Agreed, this basically moves it to the "don't bother" pile. There are already the llama variants with non-commercial licenses, and open-llama as an open source model (I'm thinking in the 7B space specifically). This would have to be pretty friggin compelling to spend any time on.


Do they even have the legal justification of saying how you can or cannot use the weights? It could be ruled that weights are uncopyrightable. I think we as a community should advocate for that.
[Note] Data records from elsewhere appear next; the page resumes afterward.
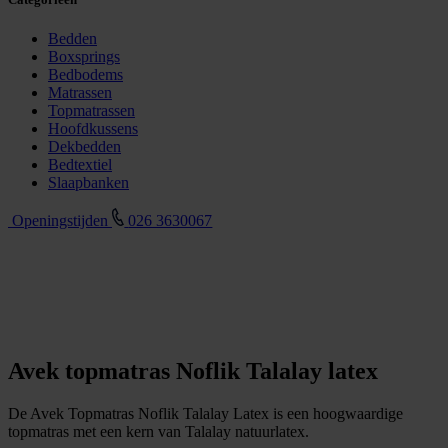
Bedden
Boxsprings
Bedbodems
Matrassen
Topmatrassen
Hoofdkussens
Dekbedden
Bedtextiel
Slaapbanken
Openingstijden
026 3630067
Avek topmatras Noflik Talalay latex
De Avek Topmatras Noflik Talalay Latex is een hoogwaardige
topmatras met een kern van Talalay natuurlatex.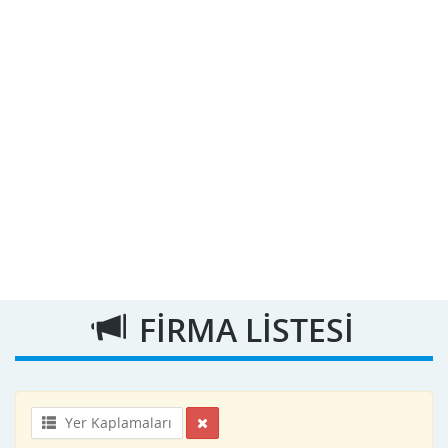
FİRMA LİSTESİ
Yer Kaplamaları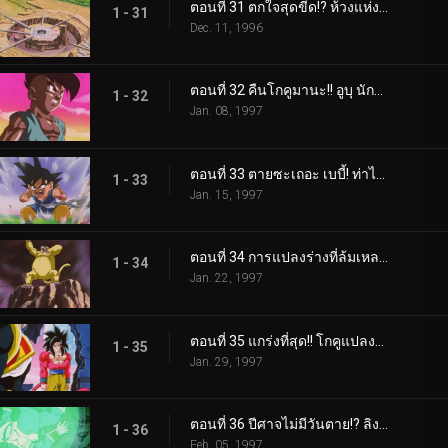
ตอนที่ 31 ตกใจสุดขีด!? ห้วงแห่งกาลเวลาสึคล็อกล่มสลาย
1 - 31
Dec. 11, 1996
ตอนที่ 32 คืนโกคูมานะ!! อูบุ นักรบแห่งความโกรธ
1 - 32
Jan. 08, 1997
ตอนที่ 33 ตายซะเถอะ เบบี้! ท่าไม้ตายพลังแสงของอูบุที่เกิดใหม่!!
1 - 33
Jan. 15, 1997
ตอนที่ 34 การแปลงร่างที่ล้มเหลว!? ลิงยักษ์โกคูอาละวาด!!
1 - 34
Jan. 22, 1997
ตอนที่ 35 แกร่งที่สุด!! โกคูแปลงร่างเป็นซูเปอร์ไซย่า 4 !!
1 - 35
Jan. 29, 1997
ตอนที่ 36 ปีศาจไม่มีวันตาย!? ลิงยักษ์เบบี้มหาโหด
1 - 36
Feb. 05, 1997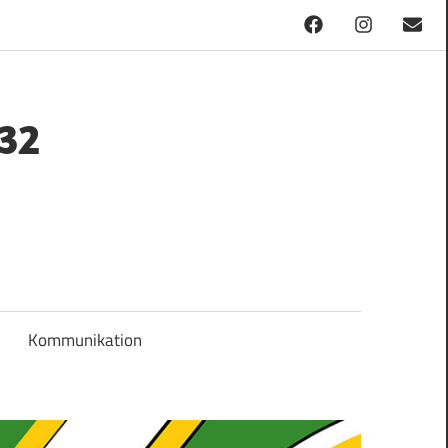
Facebook
Instagram
Mail
32
Kommunikation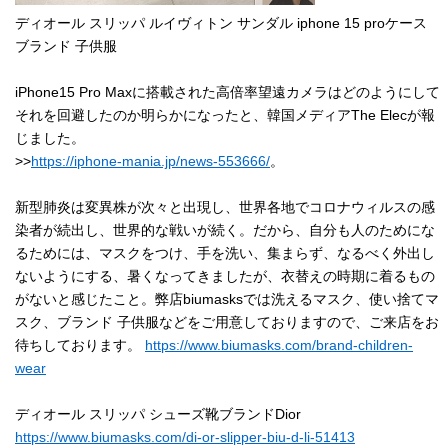
ディオール スリッパ ルイヴィトン サンダル iphone 15 proケース
ブランド 子供服
iPhone15 Pro Maxに搭載された高倍率望遠カメラはどのようにして
それを回避したのか明らかになったと、韓国メディアThe Elecが報
じました。
>>
https://iphone-mania.jp/news-553666/
。
新型肺炎は変異株が次々と出現し、世界各地でコロナウィルスの感
染者が続出し、世界的な戦いが続く。だから、自分も人のためにな
るためには、マスクをつけ、手を洗い、集まらず、なるべく外出し
ないようにする、暑くなってきましたが、衣替えの時期に着るもの
がないと感じたこと。弊店biumasksでは洗えるマスク、使い捨てマ
スク、ブランド 子供服などをご用意しておりますので、ご来店をお
待ちしております。
https://www.biumasks.com/brand-children-
wear
ディオール スリッパ シューズ靴ブランドDior
https://www.biumasks.com/di-or-slipper-biu-d-li-51413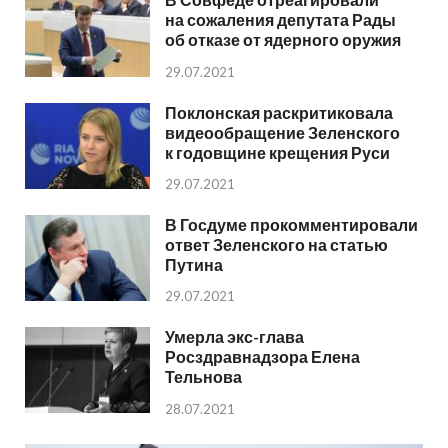
на сожаления депутата Рады
об отказе от ядерного оружия
29.07.2021
Поклонская раскритиковала
видеообращение Зеленского
к годовщине крещения Руси
29.07.2021
В Госдуме прокомментировали
ответ Зеленского на статью
Путина
29.07.2021
Умерла экс-глава
Росздравнадзора Елена
Тельнова
28.07.2021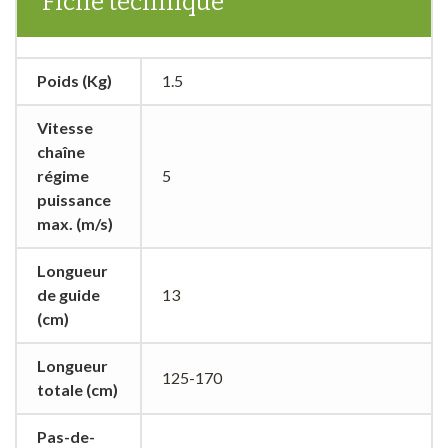
Fiche technique
Poids (Kg)
1.5
Vitesse
chaîne
régime
5
puissance
max. (m/s)
Longueur
de guide
13
(cm)
Longueur
125-170
totale (cm)
Pas-de-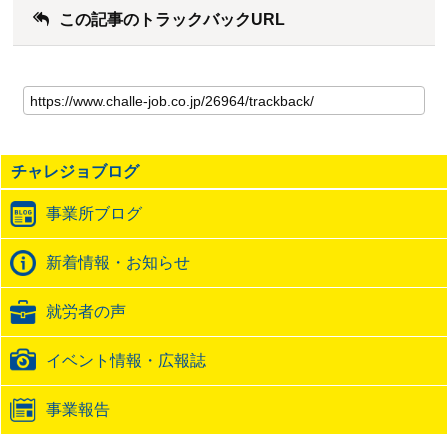
この記事のトラックバックURL
こ
の
記
事
の
チャレジョブログ
ト
ラ
事業所ブログ
ッ
ク
バ
新着情報・お知らせ
ッ
ク
就労者の声
URL
イベント情報・広報誌
事業報告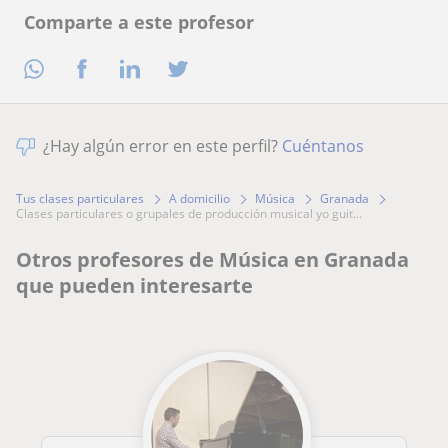
Comparte a este profesor
¿Hay algún error en este perfil?
Cuéntanos
Tus clases particulares
A domicilio
Música
Granada
clases particulares o grupales de producción musical yo guit...
Otros profesores de Música en Granada
que pueden interesarte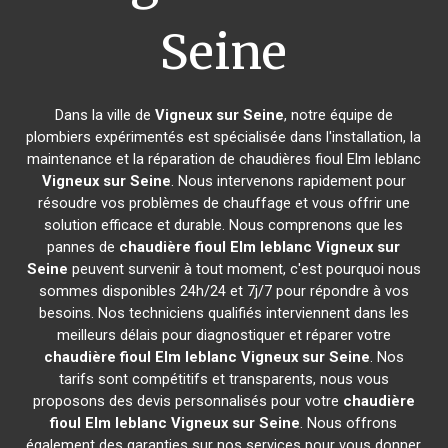
Seine
Dans la ville de
Vigneux sur Seine
, notre équipe de
plombiers expérimentés est spécialisée dans l'installation, la
maintenance et la réparation de chaudières fioul Elm leblanc
Vigneux sur Seine
. Nous intervenons rapidement pour
résoudre vos problèmes de chauffage et vous offrir une
solution efficace et durable. Nous comprenons que les
pannes de
chaudière fioul Elm leblanc
Vigneux sur
Seine
peuvent survenir à tout moment, c'est pourquoi nous
sommes disponibles 24h/24 et 7j/7 pour répondre à vos
besoins. Nos techniciens qualifiés interviennent dans les
meilleurs délais pour diagnostiquer et réparer votre
chaudière fioul Elm leblanc
Vigneux sur Seine
. Nos
tarifs sont compétitifs et transparents, nous vous
proposons des devis personnalisés pour votre
chaudière
fioul Elm leblanc
Vigneux sur Seine
. Nous offrons
également des garanties sur nos services pour vous donner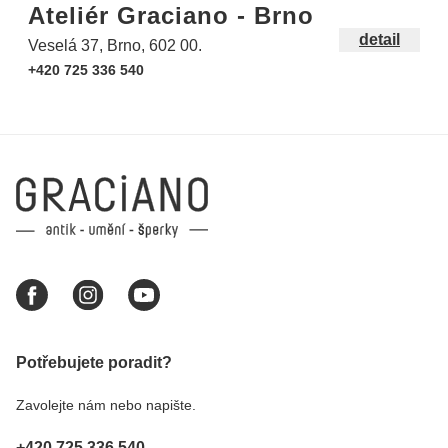
Ateliér Graciano - Brno
detail
Veselá 37, Brno, 602 00.
+420 725 336 540
Potřebujete poradit?
Zavolejte nám nebo napište.
+420 725 336 540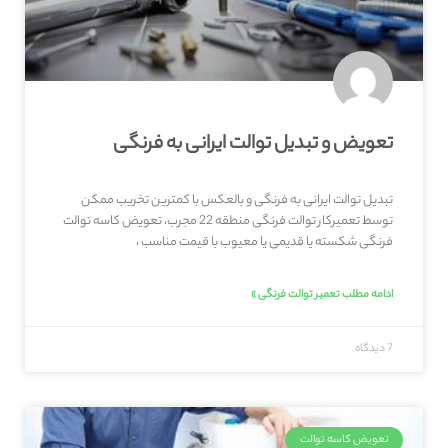
تعویض و تبدیل توالت ایرانی به فرنگی
تبدیل توالت ایرانی به فرنگی و بالعکس با کمترین تخریب ممکن
توسط تعمیرکار توالت فرنگی منطقه 22 مجرب، تعویض کاسه توالت
فرنگی شکسته یا قدیمی یا معیوب با قیمت مناسب ،
ادامه مطلب تعمیر توالت فرنگی »
7 دیدگاه
تعویض کاسه توالت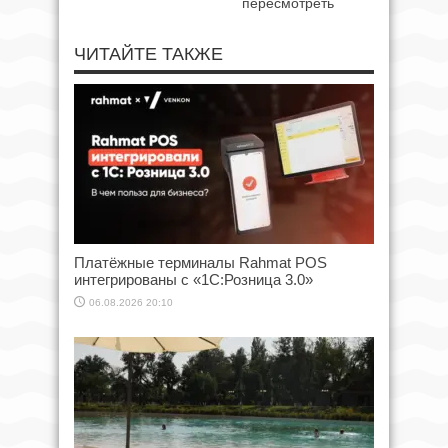
пересмотреть
ЧИТАЙТЕ ТАКЖЕ
Платёжные терминалы Rahmat POS
интегрированы с «1С:Розница 3.0»
06.08.2026 20:10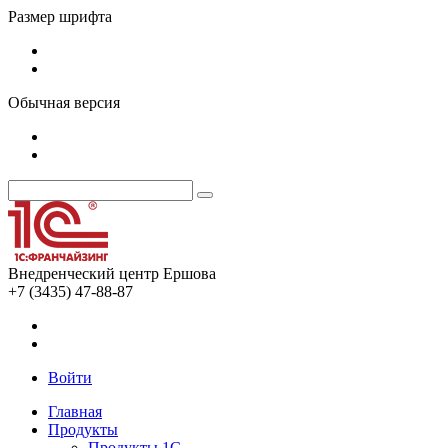
Размер шрифта
Обычная версия
Внедренческий центр Ершова
+7 (3435) 47-88-87
Войти
Главная
Продукты
Продукты 1С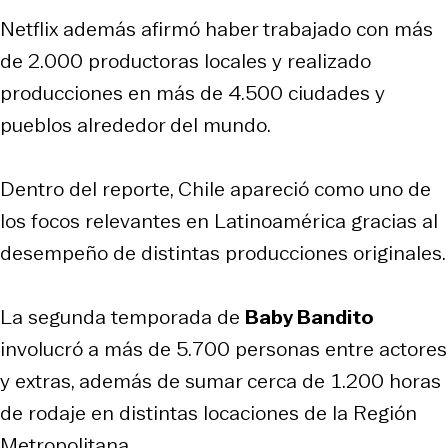
Netflix además afirmó haber trabajado con más
de 2.000 productoras locales y realizado
producciones en más de 4.500 ciudades y
pueblos alrededor del mundo.
Dentro del reporte, Chile apareció como uno de
los focos relevantes en Latinoamérica gracias al
desempeño de distintas producciones originales.
La segunda temporada de
Baby Bandito
involucró a más de 5.700 personas entre actores
y extras, además de sumar cerca de 1.200 horas
de rodaje en distintas locaciones de la Región
Metropolitana.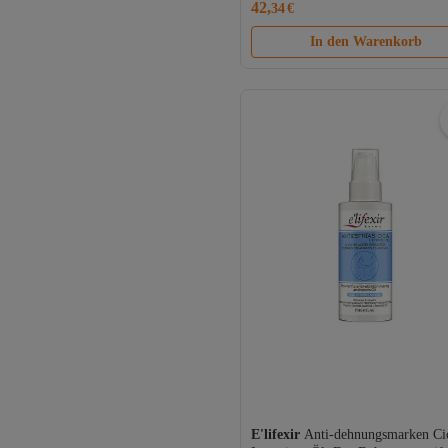
42,
34
€
In den Warenkorb
E'lifexir
Anti-dehnungsmarken Ci
Versand Kostenlos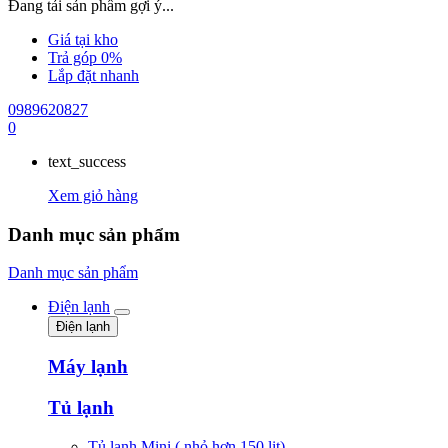
Đang tải sản phẩm gợi ý...
Giá tại kho
Trả góp 0%
Lắp đặt nhanh
0989620827
0
text_success
Xem giỏ hàng
Danh mục sản phẩm
Danh mục sản phẩm
Điện lạnh
Điện lạnh
Máy lạnh
Tủ lạnh
Tủ lạnh Mini ( nhỏ hơn 150 lit)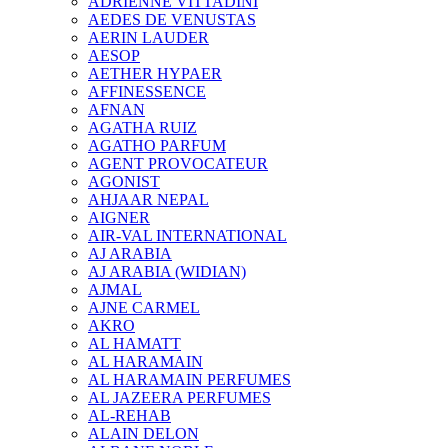
ADRIENNE VITTADINI
AEDES DE VENUSTAS
AERIN LAUDER
AESOP
AETHER HYPAER
AFFINESSENCE
AFNAN
AGATHA RUIZ
AGATHO PARFUM
AGENT PROVOCATEUR
AGONIST
AHJAAR NEPAL
AIGNER
AIR-VAL INTERNATIONAL
AJ ARABIA
AJ ARABIA (WIDIAN)
AJMAL
AJNE CARMEL
AKRO
AL HAMATT
AL HARAMAIN
AL HARAMAIN PERFUMES
AL JAZEERA PERFUMES
AL-REHAB
ALAIN DELON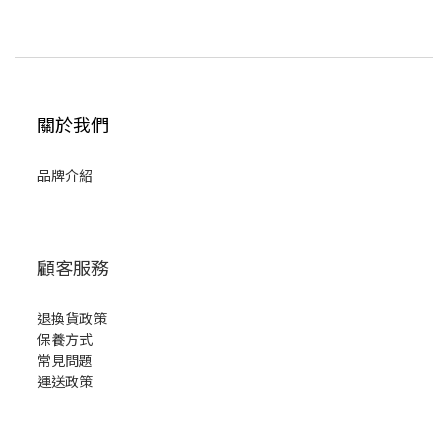
關於我們
品牌介紹
顧客服務
退換貨政策
保養方式
常見問題
運送政策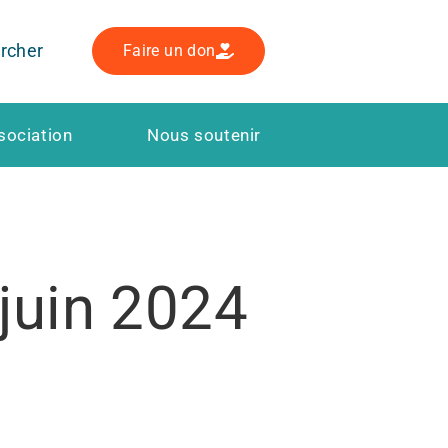
rcher
Faire un don
sociation
Nous soutenir
 juin 2024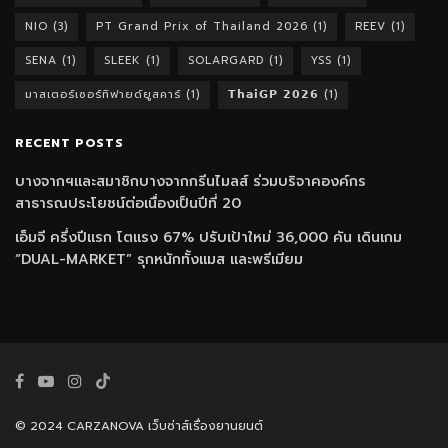
NIO
(3)
PT Grand Prix of Thailand 2026
(1)
REEV
(1)
SENA
(1)
SLEEK
(1)
SOLARGARD
(1)
YSS
(1)
มาสเตอร์เซอร์ทิฟายด์ยูสคาร์
(1)
𝗧𝗵𝗮𝗶𝗚𝗣 𝟮𝟬𝟮𝟲
(1)
RECENT POSTS
บางจากฯและสมาชิกบางจากกรีนไมลส์ ร่วมบริจาคองค์กร
สาธารณประโยชน์ต่อเนื่องเป็นปีที่ 20
เอ็มจี ครึ่งปีแรก โตแรง 67% ปรับเป้าใหม่ 36,000 คัน เดินเกม
“DUAL-MARKET” รุกหนักทั้งแมส และพรีเมียม
© 2024 CARZANOVA เว็บซ่าส์เรื่องยานยนต์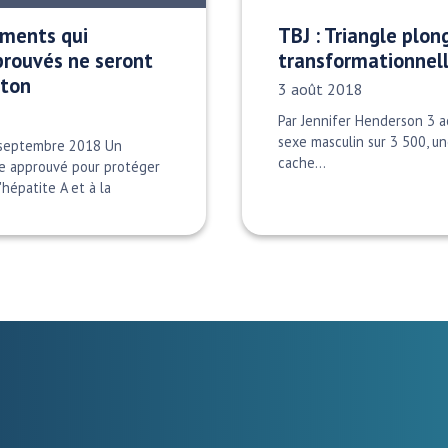
aments qui
TBJ : Triangle plon
prouvés ne seront
transformationnel
yton
Date publiée:
3 août 2018
Par Jennifer Henderson 3 
sexe masculin sur 3 500, un
 septembre 2018 Un
cache…
re approuvé pour protéger
hépatite A et à la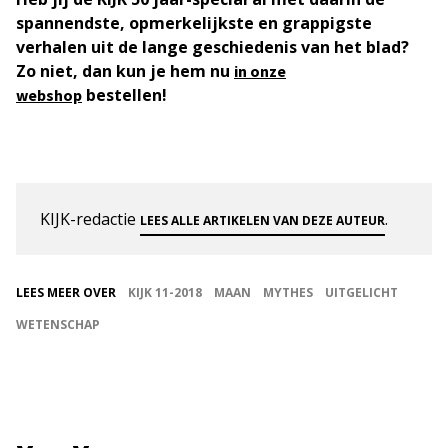
spannendste, opmerkelijkste en grappigste
verhalen uit de lange geschiedenis van het blad?
Zo niet, dan kun je hem nu
in onze
bestellen!
webshop
KIJK-redactie
.
LEES ALLE ARTIKELEN VAN DEZE AUTEUR
LEES MEER OVER
KIJK 11-2018
MAAN
MYTHES
UITGELICHT
WETENSCHAP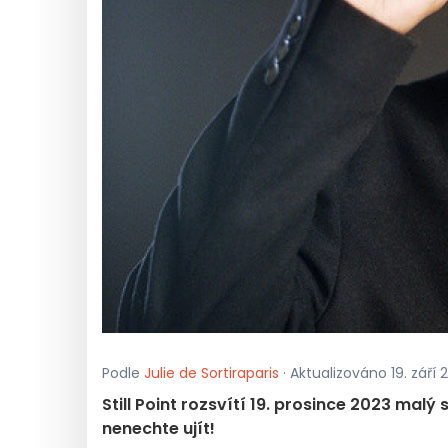
Podle
Julie de Sortiraparis
· Aktualizováno 19. září 2
Still Point rozsvítí 19. prosince 2023 malý 
nenechte ujít!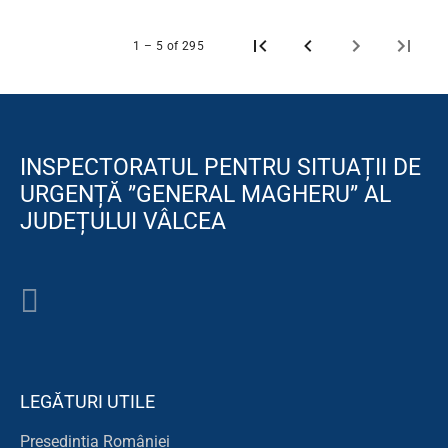
1 – 5 of 295
INSPECTORATUL PENTRU SITUAȚII DE
URGENȚĂ ”GENERAL MAGHERU” AL
JUDEȚULUI VÂLCEA
LEGĂTURI UTILE
Președinția României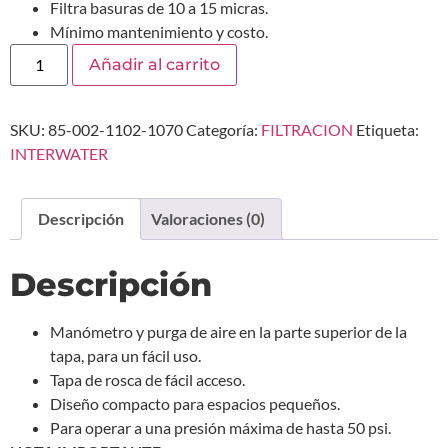
Filtra basuras de 10 a 15 micras.
Mínimo mantenimiento y costo.
Añadir al carrito
SKU:
85-002-1102-1070
Categoría:
FILTRACION
Etiqueta:
INTERWATER
Descripción
Valoraciones (0)
Descripción
Manómetro y purga de aire en la parte superior de la
tapa, para un fácil uso.
Tapa de rosca de fácil acceso.
Diseño compacto para espacios pequeños.
Para operar a una presión máxima de hasta 50 psi.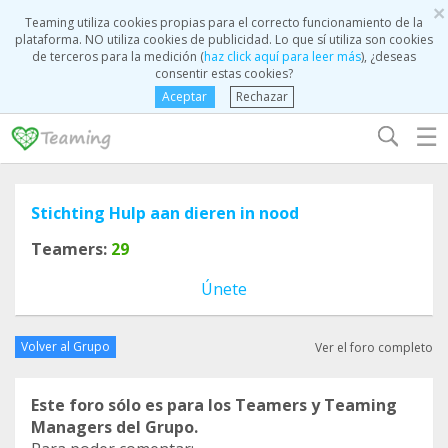
×
Teaming utiliza cookies propias para el correcto funcionamiento de la
plataforma. NO utiliza cookies de publicidad. Lo que sí utiliza son cookies
de terceros para la medición (
haz click aquí para leer más
), ¿deseas
consentir estas cookies?
Aceptar
Rechazar
☰
Stichting Hulp aan dieren in nood
Teamers:
29
Únete
Volver al Grupo
Ver el foro completo
Este foro sólo es para los Teamers y Teaming
Managers del Grupo.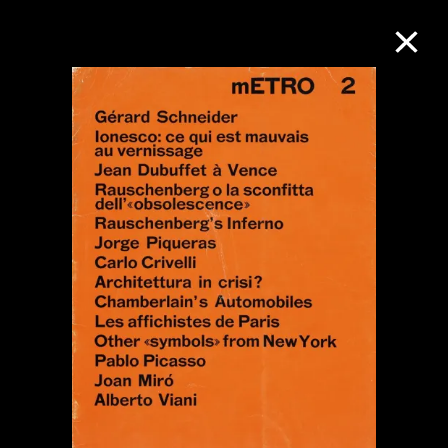
M+藏品
進一步篩選
搜索
關於M+藏品
探索世界頂級的二十及二十一世紀視覺
文化藏品。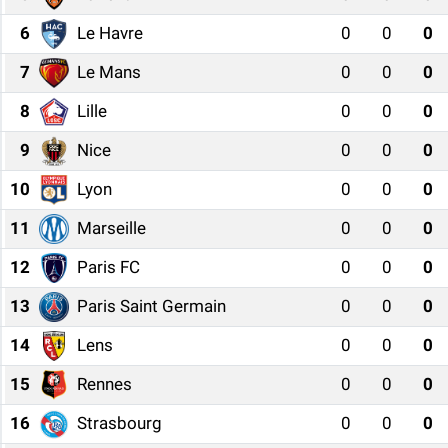
6
Le Havre
0
0
0
7
Le Mans
0
0
0
8
Lille
0
0
0
9
Nice
0
0
0
10
Lyon
0
0
0
11
Marseille
0
0
0
12
Paris FC
0
0
0
13
Paris Saint Germain
0
0
0
14
Lens
0
0
0
15
Rennes
0
0
0
16
Strasbourg
0
0
0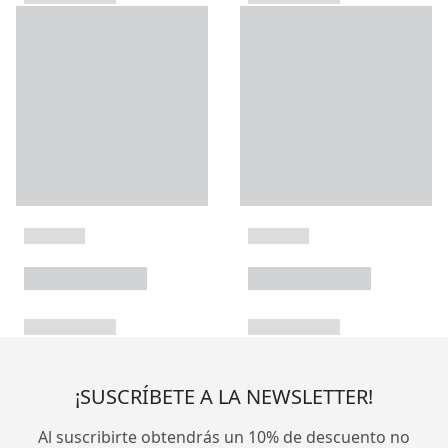
¡SUSCRÍBETE A LA NEWSLETTER!
Al suscribirte obtendrás un 10% de descuento no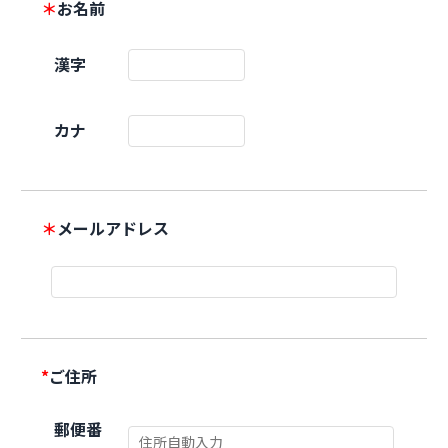
＊
お名前
漢字
カナ
＊
メールアドレス
*
ご住所
郵便番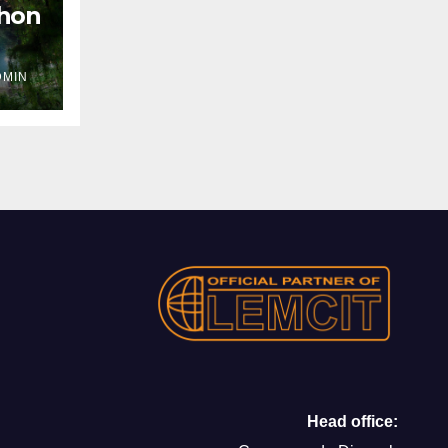
thon
DMIN
Head office:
If you train on data you don't own, the results (weights, unmodified outputs) should be public domain. When people create novel works on top (SaaS tools, music, films), then those human combinations should hold copyright. Not the model weights.

If you can prove you own all of the inputs into training, then perhaps it's another story. But that could also be dangerous and allow for data cartels to own the future.


Is that even valid? This seems to be the only place where they’ve made this exemption, it’s not written in the license. Even the weights on hugging face are licensed under apache 2.0.

Doesn’t apache 2.0 allow for fairly unrestricted commercial use? Isn’t that the whole point of using that license?


The model code is Apache 2.0, the weights are proprietary.


That's not their huggingface repo says: https://huggingface.co/internlm/internlm-7b

The current release on huggingface is available under plain apache 2.0


If weights are even protected by copyright at all...which would be a departure from current law.


Less excited that you can't freely take work from academics to resell it in a shitty SaaS company ?


You do understand that academics are usually funded by taxpayers? Obviously, not by me, as I don't pay taxes in China, but it's not like academics are doing this work for free. Society pays them for their work so that it can benefit from its results.


You do understand that private companies, as a whole, are a drain on the academic system, pushing to lower the very taxes that fund this research ? Society should benefit from these results. The 5000th LLM-haiku-generator-saas-company-incorporated-in-delaware is not society.


Is there any breakdown of private vs government funding for general purpose academic research. I was under the impression that most of the funds in field like ML come from fees from undergrads and donations by alumnus, or by private companies.


> I was under the impression that most of the funds in field like ML come from fees from undergrads and donations by alumnus, or by private companies.

In the United States, tuition makes up less than 35% of most universities' revenue.[0] Donations are significant, but if we were to just look at research funding, it would mostly be government grants.

"The federal government is by far the largest funder of academic R&D..." [1]

[0] https://nces.ed.gov/programs/coe/indicator/cud [1] https://ncses.nsf.gov/pubs/nsb20202/academic-r-d-in-the-unit...


Don't worry, the private money will not go to their pocket but to fund future projects of the university, lab or whatever. It's a way to lessen the burden on taxpayers, and to shift it to those who benefit the most from it.


"Society"

quiet chuckle


So you don't use open source software? You should try it, there's a great ecosystem of free software, including lots written by academics who are happy to have their work add value to industry


I do. And I also don't use open-source software with a commercial license for my job, because I respect the wishes of the author. It doesn't make the projects, tools and libraries any less good. OP is just looking to quickly cash in to something he didn't put an ounce of effort in.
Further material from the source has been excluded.